Pengelolaan Sedimentasi Laut: Antara Lingkungan dan Kepentingan Ekonomi

”Jika ditelisik lebih dalam kerugiannya bagi lingkungan justru lebih besar daripada keuntungannya seperti yang digadang-gadang oleh pemerintah.”

Oleh. Syukrika Putri
(Kontributor NarasiPost.Com)

NarasiPost.Com-Pemerintah menerbitkan PP 26/2023 tentang pengelolaan hasil sedimentasi laut. Salah satu kebijakan yang dimuat dalam aturan tersebut adalah pembukaan ekspor pasir laut. Kebijakan tersebut menimbulkan penolakan dari banyak pihak terutama para aktivis lingkungan.

Sebelumnya kebijakan ekspor pasir laut telah dibekukan oleh Mantan Presiden Megawati Soekarnoputri pada dua puluh tahun lalu karena besarnya dampak lingkungan yang dihasilkan. Di antara dampak nyata kerusakan lingkungan akibat penambangan pasir laut yang dilakukan dua puluhan tahun lalu adalah rusaknya ekosistem laut, penurunan hasil tangkapan nelayan, hingga ancaman pengikisan daratan. Dua puluh tahun lalu, pengerukan pasir laut untuk reklamasi Singapura sempat menghilangkan Pulau Nipah dan Pulau sebatik.
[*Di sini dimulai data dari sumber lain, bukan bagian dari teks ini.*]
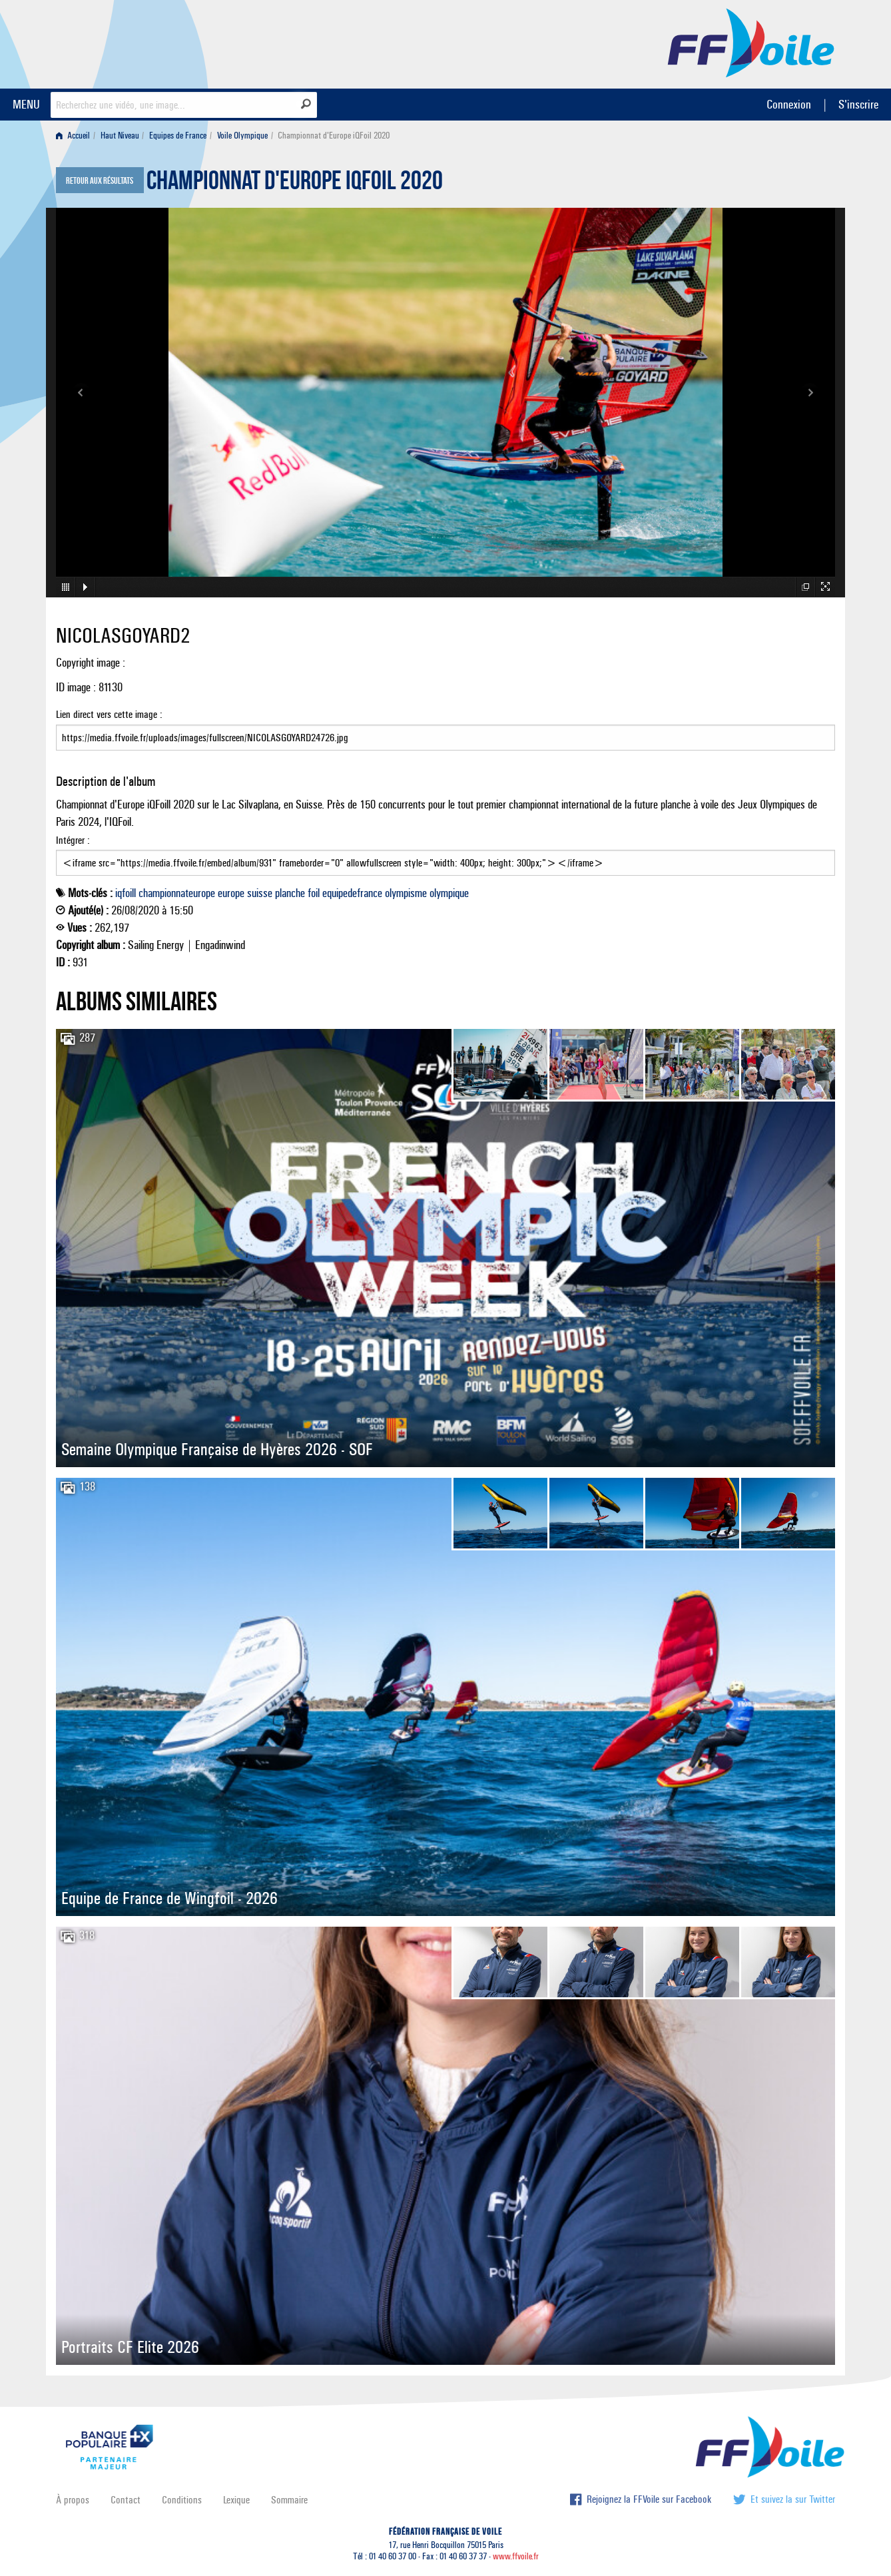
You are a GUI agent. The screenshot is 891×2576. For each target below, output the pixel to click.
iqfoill (125, 893)
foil (314, 893)
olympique (449, 893)
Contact (126, 2499)
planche (290, 893)
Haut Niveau (120, 135)
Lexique (236, 2499)
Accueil (73, 135)
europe (231, 893)
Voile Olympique (242, 135)
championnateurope (177, 893)
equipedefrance (352, 893)
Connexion (788, 104)
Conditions (182, 2499)
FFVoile (751, 42)
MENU (26, 104)
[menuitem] (75, 135)
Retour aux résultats (99, 181)
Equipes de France (177, 135)
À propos (72, 2499)
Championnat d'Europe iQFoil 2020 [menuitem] (334, 135)
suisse (259, 893)
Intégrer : (445, 855)
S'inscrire (858, 104)
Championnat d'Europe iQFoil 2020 (295, 183)
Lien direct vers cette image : (445, 729)
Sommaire (289, 2499)
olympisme (406, 893)
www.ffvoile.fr (516, 2556)
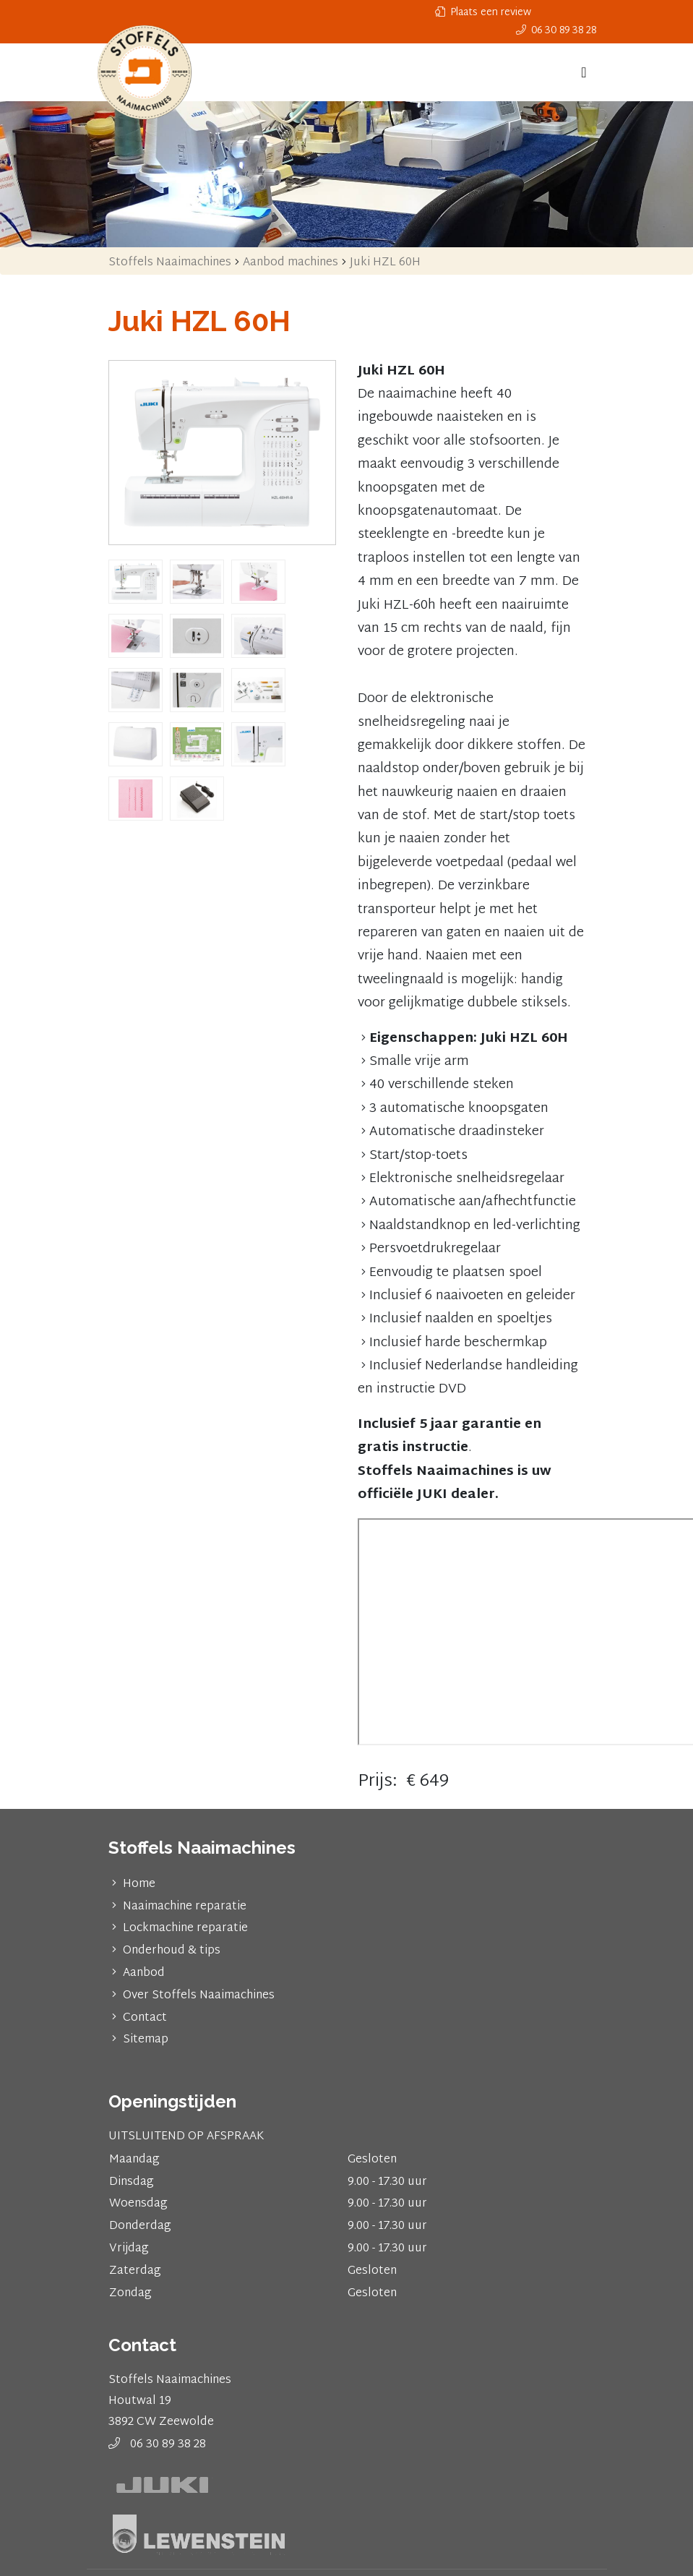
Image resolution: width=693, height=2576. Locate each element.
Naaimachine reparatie (184, 1906)
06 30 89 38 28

Lantas mengapa pemerintah kembali membuka kebijakan yang sudah pernah menjadi malapetaka tersebut ? PP 26/2023 ini memang bukan hanya mengatur tentang ekspor pasir laut. Topik utama dalam peraturan tersebut adalah pengelolaan hasil sedimentasi laut. Menteri Kelautan dan Perikanan (Menteri KKP) Sakti Wahyu Trenggono menyebutkan terdapat 23 miliar kubik sedimentasi yang ada setiap tahunnya di Indonesia. Sedimentasi laut dapat mengakibatkan laut mengalami pendangkalan karena pengendapan berbagai bahan yang jika dibiarkan akan dapat menghambat lalu lintas di laut dan mengganggu ekosistem pesisir dan laut. Karenanya sedimentasi laut perlu dibersihkan. Hasil sedimentasi laut ini dapat dimanfaatkan untuk kegiatan reklamasi. Jika kebutuhan reklamasi dalam negeri sudah terpenuhi maka dapat dilakukan ekspor. Dengan ini, pemerintah menilai ada manfaat secara ekologis dan ekonomis.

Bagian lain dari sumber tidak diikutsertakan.